Regulatory Circuitry of Viruses and Engineering Novel Therapeutics


Areas of Investigation

Many viruses have the ability to enter long-lived dormant states (called ‘latent’ reservoirs). These latent ‘reservoirs’ are major barriers to effective control and eradication of viruses. We are interested in defining how viral 'master circuits' exploit gene-regulatory principles to control virus replication and regulate latency.
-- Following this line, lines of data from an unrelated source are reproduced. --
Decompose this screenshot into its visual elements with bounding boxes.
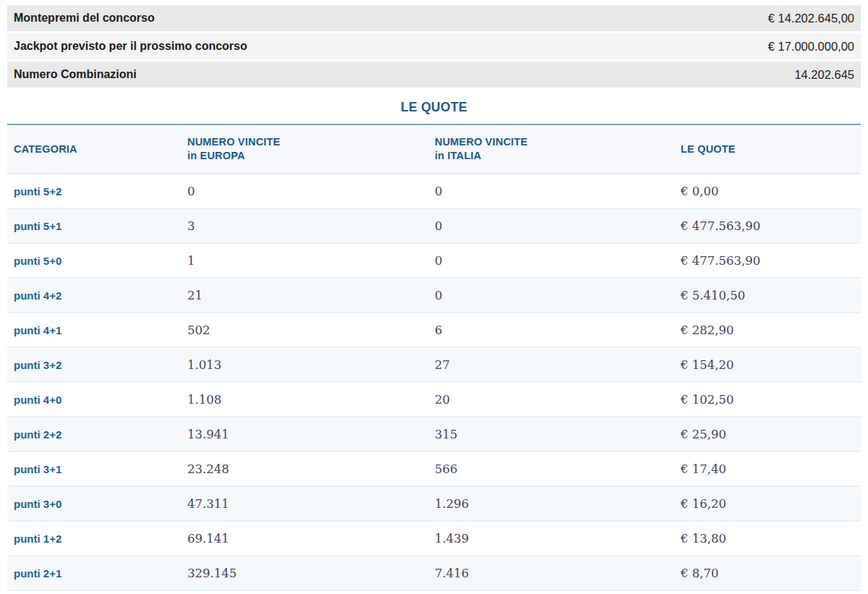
quotes-table: CATEGORIA NUMERO VINCITE in EUROPA NUMER… [7,124,861,591]
categoria-cell: punti 1+2 [7,533,181,545]
quotes-table-body: punti 5+2 0 0 € 0,00 punti 5+1 3 0 € 477… [7,174,861,591]
vincite-europa-cell: 3 [181,219,428,233]
table-row: punti 3+0 47.311 1.296 € 16,20 [7,487,861,522]
vincite-europa-cell: 0 [181,184,428,198]
column-header-vincite-italia: NUMERO VINCITE in ITALIA [428,125,674,173]
summary-label: Numero Combinazioni [14,68,137,81]
quota-cell: € 8,70 [674,567,861,580]
column-header-le-quote: LE QUOTE [674,125,861,173]
vincite-europa-cell: 1.013 [181,358,428,372]
categoria-cell: punti 4+2 [7,289,181,302]
column-header-categoria: CATEGORIA [7,125,181,173]
quota-cell: € 477.563,90 [674,219,861,233]
summary-label: Jackpot previsto per il prossimo concors… [14,40,247,53]
categoria-cell: punti 2+2 [7,428,181,441]
quotes-table-header: CATEGORIA NUMERO VINCITE in EUROPA NUMER… [7,125,861,174]
summary-value: 14.202.645 [794,68,854,82]
quota-cell: € 102,50 [674,393,861,407]
vincite-europa-cell: 47.311 [181,497,428,511]
quota-cell: € 5.410,50 [674,289,861,302]
table-row: punti 4+2 21 0 € 5.410,50 [7,279,861,313]
table-row: punti 1+2 69.141 1.439 € 13,80 [7,522,861,556]
categoria-cell: punti 5+0 [7,255,181,267]
quota-cell: € 282,90 [674,323,861,337]
categoria-cell: punti 4+1 [7,324,181,336]
quota-cell: € 25,90 [674,428,861,441]
quota-cell: € 13,80 [674,532,861,546]
categoria-cell: punti 5+1 [7,220,181,232]
summary-row: Jackpot previsto per il prossimo concors… [7,33,861,59]
column-header-line: in EUROPA [187,149,428,163]
quotes-section-title: LE QUOTE [7,100,861,115]
quota-cell: € 154,20 [674,358,861,372]
categoria-cell: punti 3+1 [7,463,181,475]
vincite-italia-cell: 0 [428,219,674,233]
column-header-line: CATEGORIA [14,143,181,156]
categoria-cell: punti 3+2 [7,359,181,371]
quota-cell: € 17,40 [674,462,861,476]
quota-cell: € 0,00 [674,184,861,198]
vincite-italia-cell: 0 [428,184,674,198]
vincite-europa-cell: 1 [181,254,428,268]
vincite-italia-cell: 6 [428,323,674,337]
vincite-italia-cell: 27 [428,358,674,372]
summary-row: Numero Combinazioni 14.202.645 [7,61,861,88]
column-header-line: NUMERO VINCITE [435,135,674,149]
column-header-line: in ITALIA [435,149,674,163]
table-row: punti 4+1 502 6 € 282,90 [7,313,861,348]
column-header-vincite-europa: NUMERO VINCITE in EUROPA [181,125,428,173]
table-row: punti 2+1 329.145 7.416 € 8,70 [7,556,861,591]
vincite-europa-cell: 1.108 [181,393,428,407]
summary-value: € 17.000.000,00 [768,40,854,54]
table-row: punti 2+2 13.941 315 € 25,90 [7,417,861,452]
summary-section: Montepremi del concorso € 14.202.645,00 … [7,5,861,88]
summary-row: Montepremi del concorso € 14.202.645,00 [7,5,861,31]
vincite-europa-cell: 21 [181,289,428,302]
categoria-cell: punti 2+1 [7,567,181,580]
vincite-europa-cell: 69.141 [181,532,428,546]
vincite-europa-cell: 23.248 [181,462,428,476]
table-row: punti 4+0 1.108 20 € 102,50 [7,383,861,417]
vincite-italia-cell: 7.416 [428,567,674,580]
vincite-italia-cell: 0 [428,289,674,302]
quota-cell: € 477.563,90 [674,254,861,268]
quota-cell: € 16,20 [674,497,861,511]
table-row: punti 3+1 23.248 566 € 17,40 [7,452,861,487]
table-row: punti 5+2 0 0 € 0,00 [7,174,861,209]
vincite-europa-cell: 13.941 [181,428,428,441]
categoria-cell: punti 4+0 [7,394,181,406]
table-row: punti 3+2 1.013 27 € 154,20 [7,348,861,383]
eurojackpot-results-page: Montepremi del concorso € 14.202.645,00 … [0,0,868,591]
table-row: punti 5+0 1 0 € 477.563,90 [7,244,861,279]
vincite-europa-cell: 502 [181,323,428,337]
summary-value: € 14.202.645,00 [768,12,854,25]
column-header-line: NUMERO VINCITE [187,135,428,149]
categoria-cell: punti 5+2 [7,185,181,198]
summary-label: Montepremi del concorso [14,12,155,25]
vincite-italia-cell: 20 [428,393,674,407]
vincite-italia-cell: 566 [428,462,674,476]
vincite-italia-cell: 1.439 [428,532,674,546]
vincite-italia-cell: 0 [428,254,674,268]
vincite-italia-cell: 1.296 [428,497,674,511]
vincite-italia-cell: 315 [428,428,674,441]
vincite-europa-cell: 329.145 [181,567,428,580]
categoria-cell: punti 3+0 [7,498,181,510]
column-header-line: LE QUOTE [681,143,861,156]
table-row: punti 5+1 3 0 € 477.563,90 [7,209,861,244]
Ultimately, our goal is to exploit these circuitry principles to engineer the next generation of antiviral therapies.

The lab employs a coupled computational experimental approach that relies on quantitative time-lapse fluorescence microscopy with mathematical modeling to study the gene-expression circuits controlling viral latency and to understand how fluctuations, or ‘noise’, in gene expression affects viral regulation.
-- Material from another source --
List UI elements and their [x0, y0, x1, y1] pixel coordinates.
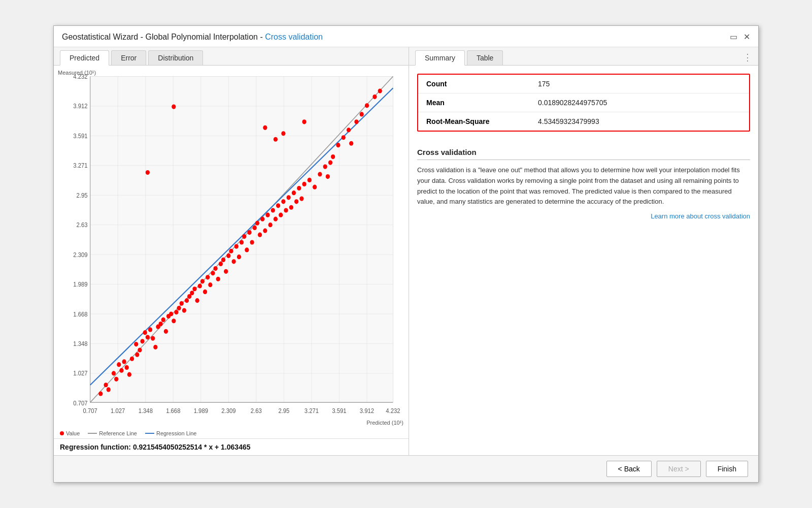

Dormancy is just one of the challenges to treating infectious pathogens. Treatments for infectious disease face many universal challenges, including: (i) the ability of pathogens to evolve resistance and ‘escape’ treatments, (ii) behavioral barriers such as the difficulty in maintaining adherence to treatments, and (iii) the presence of high-risk infectious ‘superspreaders’ who are hard to treat and can drive disease spread. These challenges present enormous barriers. To overcome these barriers, our lab is engaged in developing a new class of single-administration antivirals for HIV-1 with the potential to be ‘resistance-proof’ and the potential to target the highest-risk groups most in need of therapy.
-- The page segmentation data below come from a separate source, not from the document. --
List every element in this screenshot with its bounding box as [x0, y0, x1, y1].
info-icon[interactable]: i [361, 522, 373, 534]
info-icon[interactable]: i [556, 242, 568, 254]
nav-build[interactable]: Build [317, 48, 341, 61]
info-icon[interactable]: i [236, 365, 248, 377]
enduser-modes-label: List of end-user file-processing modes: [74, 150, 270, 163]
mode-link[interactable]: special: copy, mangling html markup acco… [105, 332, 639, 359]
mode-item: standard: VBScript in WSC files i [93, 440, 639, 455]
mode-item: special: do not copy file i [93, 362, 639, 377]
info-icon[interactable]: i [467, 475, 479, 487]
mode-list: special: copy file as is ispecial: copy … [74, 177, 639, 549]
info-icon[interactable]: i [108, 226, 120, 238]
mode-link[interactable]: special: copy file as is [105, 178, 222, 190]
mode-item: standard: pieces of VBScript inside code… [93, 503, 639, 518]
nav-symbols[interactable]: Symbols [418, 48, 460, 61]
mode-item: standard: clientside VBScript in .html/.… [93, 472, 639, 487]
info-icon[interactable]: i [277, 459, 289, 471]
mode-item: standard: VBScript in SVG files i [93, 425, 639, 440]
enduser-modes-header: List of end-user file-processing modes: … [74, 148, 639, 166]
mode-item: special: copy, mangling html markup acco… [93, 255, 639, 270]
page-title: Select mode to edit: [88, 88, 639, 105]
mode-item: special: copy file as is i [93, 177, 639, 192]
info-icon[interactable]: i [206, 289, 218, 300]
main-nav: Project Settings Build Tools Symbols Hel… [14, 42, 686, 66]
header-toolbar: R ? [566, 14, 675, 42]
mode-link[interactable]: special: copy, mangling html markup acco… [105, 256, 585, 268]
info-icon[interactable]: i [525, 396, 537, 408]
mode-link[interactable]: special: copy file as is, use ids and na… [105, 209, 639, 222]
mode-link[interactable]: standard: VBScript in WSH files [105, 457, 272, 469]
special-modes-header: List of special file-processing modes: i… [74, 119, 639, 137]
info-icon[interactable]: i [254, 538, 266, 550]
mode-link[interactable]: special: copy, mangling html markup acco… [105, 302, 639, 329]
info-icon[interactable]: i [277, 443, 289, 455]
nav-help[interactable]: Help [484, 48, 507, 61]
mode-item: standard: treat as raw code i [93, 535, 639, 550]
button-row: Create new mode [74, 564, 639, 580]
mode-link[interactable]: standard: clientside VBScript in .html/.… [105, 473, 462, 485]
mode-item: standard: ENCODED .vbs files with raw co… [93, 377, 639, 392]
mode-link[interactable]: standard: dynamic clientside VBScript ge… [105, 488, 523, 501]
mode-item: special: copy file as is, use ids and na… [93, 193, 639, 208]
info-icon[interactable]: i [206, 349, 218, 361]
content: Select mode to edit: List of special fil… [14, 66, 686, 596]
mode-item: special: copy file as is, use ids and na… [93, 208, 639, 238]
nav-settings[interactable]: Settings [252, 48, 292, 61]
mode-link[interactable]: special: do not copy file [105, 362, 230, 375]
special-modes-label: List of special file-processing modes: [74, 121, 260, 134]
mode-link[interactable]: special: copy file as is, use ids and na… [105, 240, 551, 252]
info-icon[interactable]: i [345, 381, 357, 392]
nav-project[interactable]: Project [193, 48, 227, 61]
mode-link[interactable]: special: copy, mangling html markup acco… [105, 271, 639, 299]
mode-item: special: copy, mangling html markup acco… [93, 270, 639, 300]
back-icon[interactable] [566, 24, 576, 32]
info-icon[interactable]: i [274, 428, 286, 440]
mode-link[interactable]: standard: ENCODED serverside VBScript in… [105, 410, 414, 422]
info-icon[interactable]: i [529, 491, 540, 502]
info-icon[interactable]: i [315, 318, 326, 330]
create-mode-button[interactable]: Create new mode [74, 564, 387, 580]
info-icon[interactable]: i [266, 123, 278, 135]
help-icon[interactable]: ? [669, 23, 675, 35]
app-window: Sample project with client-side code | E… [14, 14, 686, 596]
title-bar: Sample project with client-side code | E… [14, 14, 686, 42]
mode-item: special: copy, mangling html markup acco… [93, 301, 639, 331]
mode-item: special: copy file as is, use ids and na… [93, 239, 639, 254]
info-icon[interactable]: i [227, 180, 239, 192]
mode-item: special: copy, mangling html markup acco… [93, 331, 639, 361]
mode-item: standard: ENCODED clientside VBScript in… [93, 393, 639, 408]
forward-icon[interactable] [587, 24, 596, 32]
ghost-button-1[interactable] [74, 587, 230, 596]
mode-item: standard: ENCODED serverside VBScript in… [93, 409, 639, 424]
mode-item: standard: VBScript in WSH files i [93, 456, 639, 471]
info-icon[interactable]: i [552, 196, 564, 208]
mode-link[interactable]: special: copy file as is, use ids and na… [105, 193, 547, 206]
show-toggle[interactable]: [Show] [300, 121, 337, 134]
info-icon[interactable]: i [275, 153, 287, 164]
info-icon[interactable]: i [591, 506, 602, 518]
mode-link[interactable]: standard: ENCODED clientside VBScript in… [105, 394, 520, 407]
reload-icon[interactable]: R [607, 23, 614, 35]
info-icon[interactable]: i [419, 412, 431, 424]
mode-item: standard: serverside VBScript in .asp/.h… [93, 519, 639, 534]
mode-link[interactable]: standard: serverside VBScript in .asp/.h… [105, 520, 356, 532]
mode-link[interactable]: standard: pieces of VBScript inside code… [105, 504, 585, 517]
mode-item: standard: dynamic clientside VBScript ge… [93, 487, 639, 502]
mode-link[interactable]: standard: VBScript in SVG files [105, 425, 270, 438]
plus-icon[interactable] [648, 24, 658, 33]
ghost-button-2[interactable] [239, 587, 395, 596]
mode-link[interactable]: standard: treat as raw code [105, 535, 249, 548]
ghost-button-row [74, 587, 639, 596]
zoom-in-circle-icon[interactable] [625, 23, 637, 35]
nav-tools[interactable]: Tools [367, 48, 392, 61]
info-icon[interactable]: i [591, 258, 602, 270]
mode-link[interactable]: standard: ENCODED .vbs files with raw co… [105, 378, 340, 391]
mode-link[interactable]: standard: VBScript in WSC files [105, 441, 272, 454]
We use a coupled computational-experimental approach that relies on live microscopy ‘filming’ of single infected cells. Computational and mathematical models allow us to quantify and interpret the resulting single-cell movies. These quantitative models allow us to predict which biochemical and genetic perturbations have the greatest impact upon a circuit's output. This engineering-based approach allows us to develop and test new antiviral approaches with the potential to commit the virus to a less pathogenic life-style.


  1. Proposed a new class of transmissible therapies to reach hard-to-treat "high-risk" groups most in need of therapy and demonstrated that these therapies could overcome the major barriers to universal HIV control (Metzger et al., PLoS Computational Biology, 2011).
  2. First demonstration that a gene-regulatory network harnesses stochastic noise in gene expression to control a cell-fate decision (Weinberger et al., Cell, 2005).
  3. Succeeded in biasing HIV-1 toward dormancy by over-expressing a cellular anti-aging gene SirT1 (Weinberger et al., Nature Genetics, 2008).
  4. Determined the molecular source of noise in HIV-1 (Singh et al. Biophysical Journal 2010).

Some questions addressed in ongoing studies

  1. What design criteria are required to engineer antivirals for HIV that can automatically target high-risk groups?
  2. What are the fundamental molecular mechanisms that allow a single cell to choose between different developmental outcomes and how does stochastic noise influence cell-fate and viral decisions?